Quando avrai ricevuto la vera conoscenza da un’anima realizzata non cadrai mai più nell’illusione, perché saprai che tutti gli esseri sono parti integranti del Supremo, o in altre parole Mi appartengono.

Ricevendo la conoscenza da un’anima realizzata che conosce la vera natura delle cose, si può comprendere che tutti gli esseri fanno parte integrante di Dio, Kṛṣṇa, la Persona Suprema. L’illusione di essere separati da Lui si chiama māyā (mā: non, yā: questo). Alcuni credono che gli esseri non abbiano alcun legame con Kṛṣṇa, il Quale sarebbe solo un grande personaggio storico e la Verità Assoluta solo il Brahman impersonale. In realtà, la Bhagavad-gītā insegna che il Brahman impersonale è la luce irradiante dal corpo di Kṛṣṇa. Kṛṣṇa è Dio, la Persona Suprema, la causa di tutto ciò che esiste, come conferma chiaramente anche la Brahma-saṁhitā: Kṛṣṇa è Dio, la Persona Suprema, la causa di tutto ciò che esiste. Da Lui emanano innumerevoli avatāra e tutti gli esseri viventi. I filosofi māyāvādī credono erroneamente che Kṛṣṇa perda la Sua individualità quando Si moltiplica, ma questa ipotesi si traduce in un ragionamento del tutto materiale, perché soltanto sul piano della materia un oggetto perde la sua integrità originale se viene frammentato. Questi filosofi non capiscono che sul piano assoluto uno più uno fa sempre uno, come anche uno meno uno.
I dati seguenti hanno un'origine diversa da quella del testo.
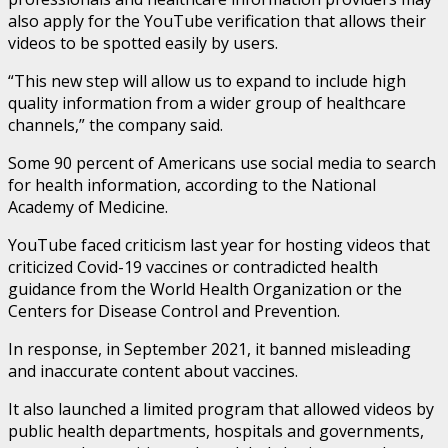
also apply for the YouTube verification that allows their
videos to be spotted easily by users.
“This new step will allow us to expand to include high
quality information from a wider group of healthcare
channels,” the company said.
Some 90 percent of Americans use social media to search
for health information, according to the National
Academy of Medicine.
YouTube faced criticism last year for hosting videos that
criticized Covid-19 vaccines or contradicted health
guidance from the World Health Organization or the
Centers for Disease Control and Prevention.
In response, in September 2021, it banned misleading
and inaccurate content about vaccines.
It also launched a limited program that allowed videos by
public health departments, hospitals and governments,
A causa di una conoscenza insufficiente della scienza assoluta, siamo ora coperti dal velo dell’illusione e ci crediamo separati da Kṛṣṇa, ma la verità è che pur essendo distinti da Lui, non siamo differenti da Lui. Le differenze fisiche che riscontriamo negli esseri viventi sono anch’esse māyā, illusorie. Tutti siamo creati per soddisfare Kṛṣṇa. Soltanto l’influsso di māyā può far credere ad Arjuna che   i legami materiali e temporanei con la famiglia siano più importanti dei legami spirituali ed eterni con Kṛṣṇa.
Lo scopo della Bhagavad-gītā è insegnarci che l’essere vivente, servitore eterno di Kṛṣṇa, non può mai essere separato da Lui e che la sua impressione di esistere al di fuori di Kṛṣṇa è māyā (illusione). L’anima, parte integrante del Signore e distinta da Lui, ha un compito ben preciso, ma poiché lo ha dimenticato fin da tempo immemorabile, è costretta ad abitare in corpi di uomini, animali, deva e molti altri. Questi differenti corpi nascono dall’oblìo del trascendentale servizio di devozione, ma il velo di quest’illusione può essere subito rimosso se si serve con amore il Signore nella coscienza di Kṛṣṇa.
Soltanto da un maestro spirituale autentico si può acquisire la conoscenza pura e quindi non commettere più l’errore di porre Dio e l’essere vivente su un piano di uguaglianza. Conoscenza perfetta significa riconoscere che Kṛṣṇa, l’Anima Suprema, è il rifugio finale di tutti gli esseri e che senza di Lui si può solo cadere sotto il dominio dell’energia materiale illusoria e immaginare di esistere indipendentemente da Kṛṣṇa. Allora, rivestiti di svariate identità materiali, Lo dimentichiamo. Quando però adottiamo la coscienza di Kṛṣṇa c’incamminiamo sulla via della liberazione. Lo Śrīmad-Bhāgavatam (2.10.6) lo conferma: muktir hitvānyathā-rūpaṁ svarūpeṇa vyavasthitiḥ, liberazione significa ritrovare la propria condizione originale di eterni servitori di Kṛṣṇa.